Em apoio do quanto registramos no artigo precedente reproduzimos abaixo as profundas considerações do ilustre literato português sobre o velho estado religioso ou confessional, sem duvida deteriorado pelo estatismo e absolutismo, em comparação com o um Estado Político de trânsito ou passagem para a treva economicista e portanto contendo os germes que o haviam de fazer enfermar, agonizar e morrer no tempo presente.
Atentem que a visão acurada de Garret, falecido em 1854, era bem mais acurada que a do Sardinha (Nascido em 1887 - Portanto mais de trinta anos depois.) o qual, preso de estranha paranoia, pouco ou nada presumia do capitalismo ou do mercado e do protestantismo - Exatamente como os neo romanos ou tortodoxos de fancaria, títeres da cultura de morte protestantes ou da sifilização norte americana.
Substituam a expressão 'barões' por 'burgueses' por 'capitalistas' e a atualidade do texto saltara as vistas:
"Frades... Frades... Não, não gosto deles. Como os temos visto neste século, como os conhecemos hoje, não gosto deles e não os quero para nada, moral ou socialmente falando.
No ponto de vista estético porém, o frade faz muita falta...
Nos campos o efeito era ainda maior: Eles caracterizavam aquela paisagem, poetizavam a situação mais prosaica do monte ou vale; e sem tais necessárias e obrigadas figuras aquele painel não é já o mesmo.

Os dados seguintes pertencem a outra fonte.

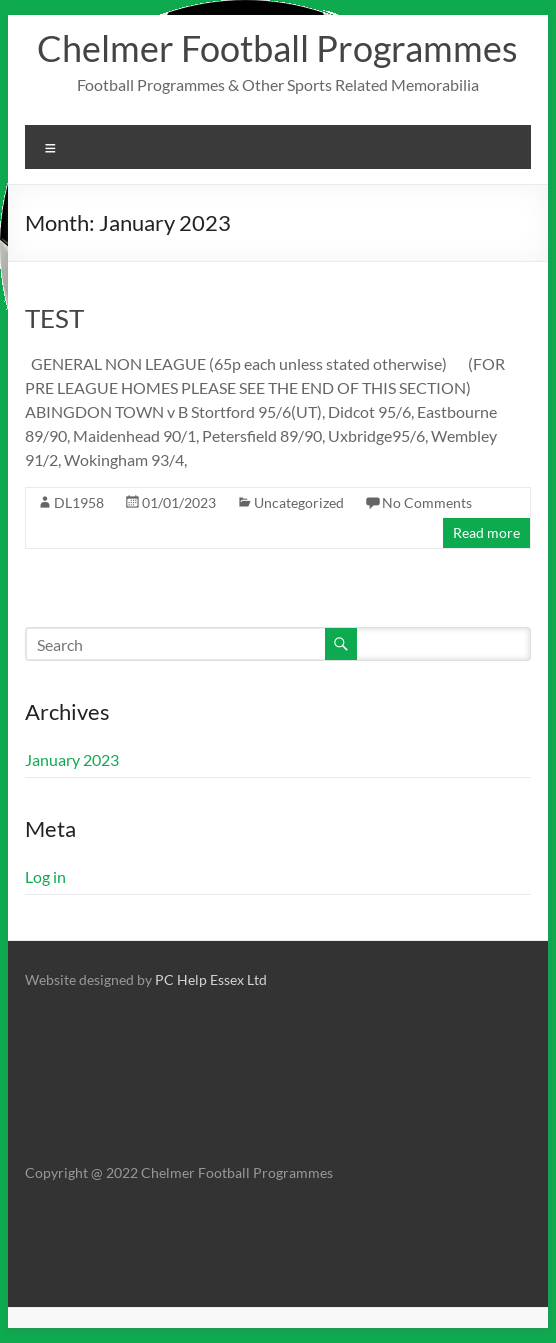  Describe the element at coordinates (486, 532) in the screenshot. I see `Read more` at that location.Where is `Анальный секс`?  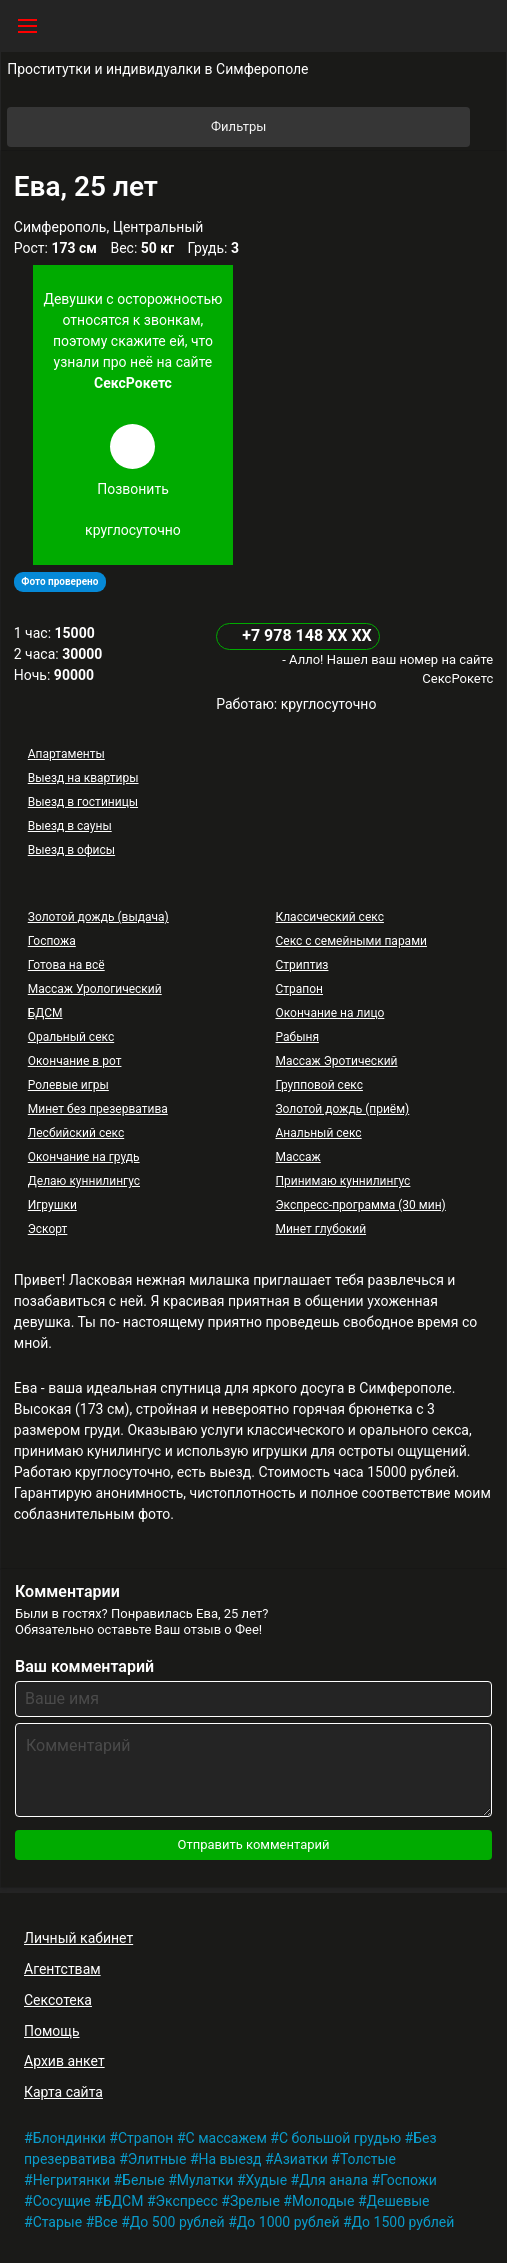 Анальный секс is located at coordinates (318, 1133).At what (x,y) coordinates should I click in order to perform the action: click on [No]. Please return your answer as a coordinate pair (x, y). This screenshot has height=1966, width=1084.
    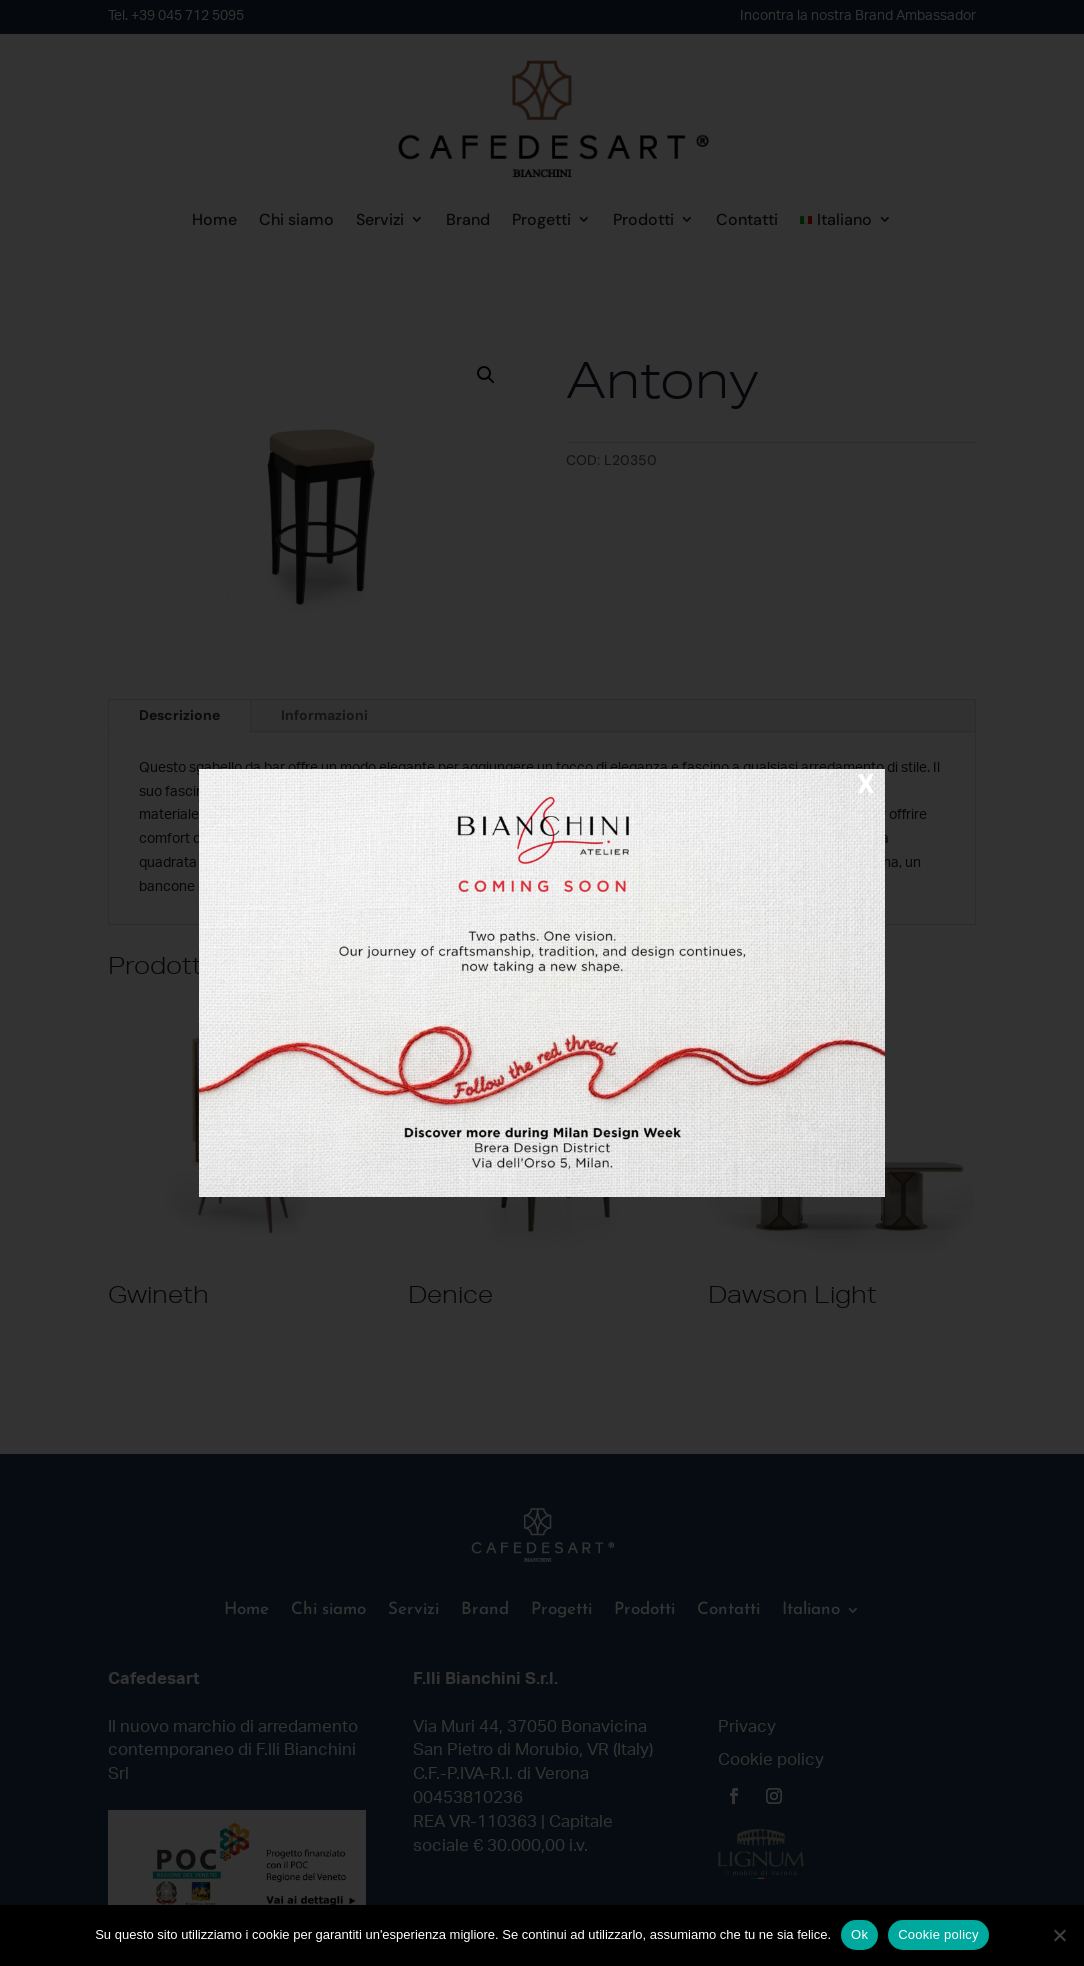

Além disso, o convento no povoado e o mosteiro no ermo, amenizavam e davam grandeza a tudo: ELES PROTEGIAM AS ÁRVORES, SANTIFICAVAM AS FONTES e enchiam a terra de poesia e solenidade.
O que não sabem, podem ou querem fazer OS BARÕES AGIOTAS que os substituíram.
É muito mais poético o frade que o barão.
O frade era, até certo ponto, o Dom Quixote da Sociedade antiga.
O barão é, sob quase todos os aspectos, o Sancho Pança da sociedade nova...
O barão é pois USURARIAMENTE revolucionário e revolucionariamente usurário...
Por isso brigamos muito tempo, afinal vencemos nós, e assentimos em que os barões corressem com os frades da terra. No que fizemos uma SANDICE como nunca se fez outra. O BARÃO MORDEU NO FRADE, DEVOROU-O E ESCOUCEOU-NOS A NÓS DEPOIS...
Sim, o frade não nos pode compreender a nós e por isso morreu, e nem nós pudemos compreender o frade, e por isso constituimos esses barões que nos conduzem a morte e fazem morrer.
São a moléstia deste século; são eles e não os jesuítas, a cólera morbus da sociedade atual são os barões. Nosso amigo Eugênio Sue errou feio em seu 'Judeu errante', o qual precisa ser refeito.
Decerto foi o frade que errou primeiro em não querer compreender a nós, a nosso século, a nossas inspirações e inspirações; com que falseou sua posição, isolou-se da vida social e fez de sua morte uma necessidade por assim dizer infalível e sem remédio.
Assustou-se com a liberdade, que era amiga sua, e que o havia de reformar, e associou-se ao despotismo, que de modo algum o amava, senão relaxado e vicioso, para dele servir-se e servido ser.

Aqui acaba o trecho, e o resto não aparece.